Background Individuals suffering from chronic pain are frequently affected by depression, which in turn increases the risk of development of chronic pain complaints over time.

Objectives This study aims to investigate the relationship between depression and pain intensity and threshold in a cohort of rheumatic patients compared to healthy subjects.

Methods 124 individuals of whom 50 affected by rheumatoid arthritis (RA), 23 by psoriatic arthritis (PsA), 23 by ankylosing spondylitis (AS) and 28 age-matched controls without chronic pain underwent quantitative sensory testing (QST) to assess pressure pain threshold with an algometer. Pain intensity was evaluated through the Visual Analogue Scale (VAS) and depression through the Hamilton Depression rating Scale (HAMD).

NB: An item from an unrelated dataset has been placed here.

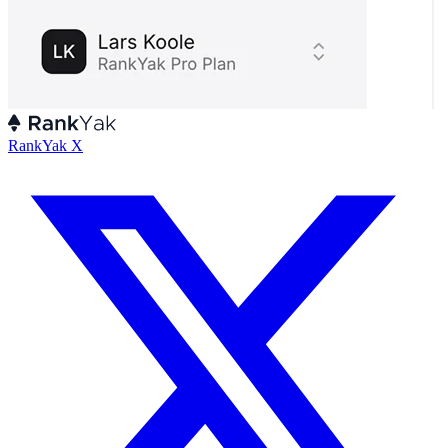
RankYak X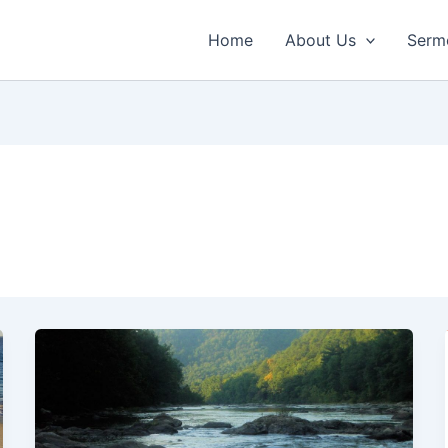
Home
About Us
Serm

Results A significant reverse correlation between HAMD values and algometer scores was found in the entire cohort of patients (p<0.0001), in controls (p=0.002) and also in RA (p=0.002), PsA (p<0.0002) and AS (p=0.02) patients when analyzed separately, while no significant correlation was found between HAMD and VAS values or algometer scores and VAS. We found lower pain thresholds in RA and PsA patients while no difference has been evidenced in AS patients compared to healthy controls. HAMD scores were also significantly higher in rheumatic patients than in controls.

Conclusions The evaluation of chronic pain in patients affected by rheumatoid arthritis, psoriatic arthritis and ankylosing spondylitis that display comorbid depression seems more reproducible and reliable with the use of an algometer which, therefore, could be considered an useful instrument in pain/depression overlap management.